Enfin le personnage importun quitte mon esprit silencieusement. Pour qu'il disparaisse définitivement avec cet horrible malaise, il me suffit donc de lorgner encore un peu, là, aux alentours. L'essentiel est de regarder toujours la fille. Je la scrute avec tellement d'avidité que j'en ai honte. Le décolleté de son corsage est un cœur profond et un peu sale au bord.
Je vois très bien, comme avec une loupe la piqûre de la fermeture éclair. Je me vois mettre ce fil orange. Je me vois le placer sur la machine à coudre, le glisser dans les passants, puis autour des petites roues, contre les rouages. C'est moi qui ai fait cette robe orange.
ATTENTION ! VOILA QUE CELA RECOMMENCE. J'ai un petit hoquet. Il faut que je fasse « TRES » attention. Brusquement, il fait plus froid. Ce n'est pas moi qui ai fait cette robe. Je le sais bien. J'en ai peut-être fait d'autres qui y ressemblaient.

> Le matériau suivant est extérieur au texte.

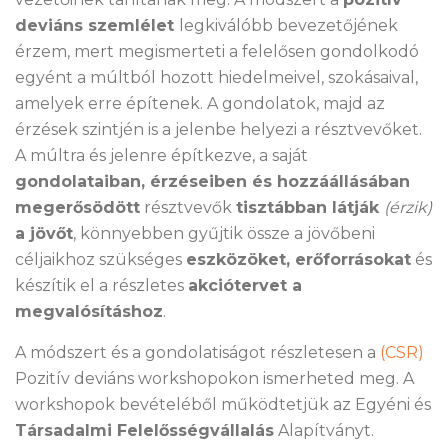
deviáns szemlélet
legkiválóbb bevezetőjének
érzem, mert megismerteti a felelősen gondolkodó
egyént a múltból hozott hiedelmeivel, szokásaival,
amelyek erre építenek. A gondolatok, majd az
érzések szintjén is a jelenbe helyezi a résztvevőket.
A múltra és jelenre építkezve, a saját
gondolataiban, érzéseiben és hozzáállásában
megerősödött
résztvevők
tisztábban látják
(érzik)
a jövőt
, könnyebben gyűjtik össze a jövőbeni
céljaikhoz szükséges
eszközöket, erőforrásokat
és
készítik el a részletes
akciótervet a
megvalósításhoz
.
A módszert és a gondolatiságot részletesen a
(CSR)
Pozitív deviáns workshopokon ismerheted meg. A
workshopok bevételéből működtetjük az Egyéni és
Társadalmi Felelősségvállalás
Alapítványt.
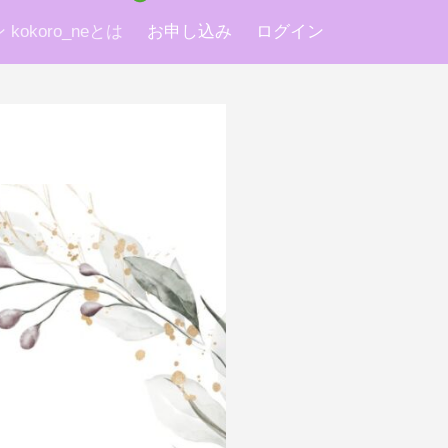
okoro_neとは
お申し込み
ログイン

Mais pas celle-là. NON ! Je m'en souviendrais…. Je ne suis pas folle. Que vais-je imaginer?
Les cheveux ont un joli mouvement torsadé sur la nuque. Mais ce ne sont pas les miens. Mes cheveux à moi sont blonds, mousseux et secs. Cette chevelure là est trop grasse. Une mèche tombe. Il faut, ou la laver, ou lui faire subir un traitement. Je sais comment sont ces cheveux gras. Je les sens dans ma main. Ce matin, je les ai coiffés.
Puis j'ai fardé ces yeux marrons. Je vois comment l'œil de cette fille s'allonge sous le crayon, lorsque je le farde. Je l'ai fait moi-même en me levant. Je vois moi-même mon œil marron sous le trait. Je suis moi-même cette fille. Je sens le tissu rugueux du foulard rouge au ras du cou. La robe orange est sur moi.
Le paysage tourne dans le soleil. Les cloches bougonnent de nouveau comme un plat de mouches. Les bruits grimpent en chandelles. Eperdue je contemple mes mains suppliantes. J'écarquille les yeux de stupeur.